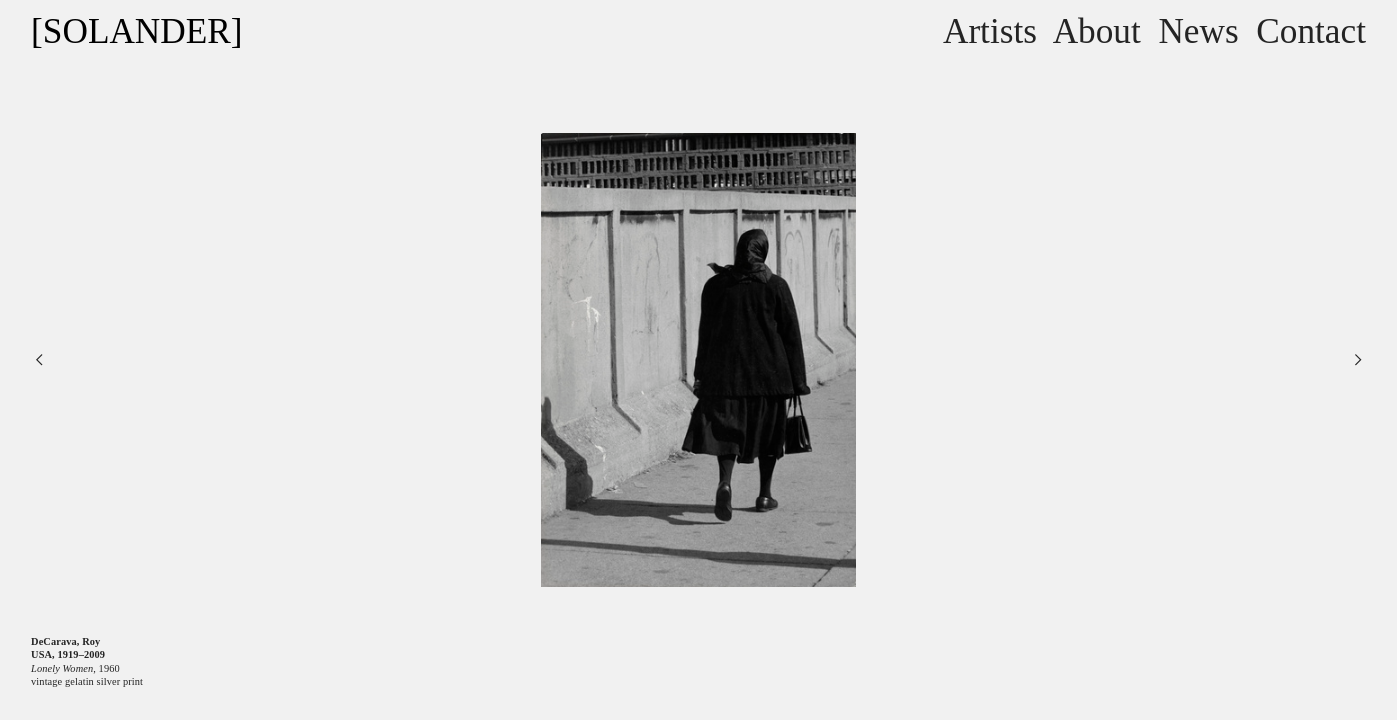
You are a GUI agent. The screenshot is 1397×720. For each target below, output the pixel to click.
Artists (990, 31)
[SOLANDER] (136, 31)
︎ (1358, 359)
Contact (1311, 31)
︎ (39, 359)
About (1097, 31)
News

▬▬▬▬▬▬▬▬▬▬

● **EXERCISE DESCRIPTION**: Omit every image. Quote each record exactly.

● **WRITTEN RESPONSE**:
You are a GUI agent. The screenshot is 1397×720. For each target below, output the pixel to click.
Artists (990, 31)
[SOLANDER] (136, 31)
︎ (1358, 359)
Contact (1311, 31)
︎ (39, 359)
About (1097, 31)
News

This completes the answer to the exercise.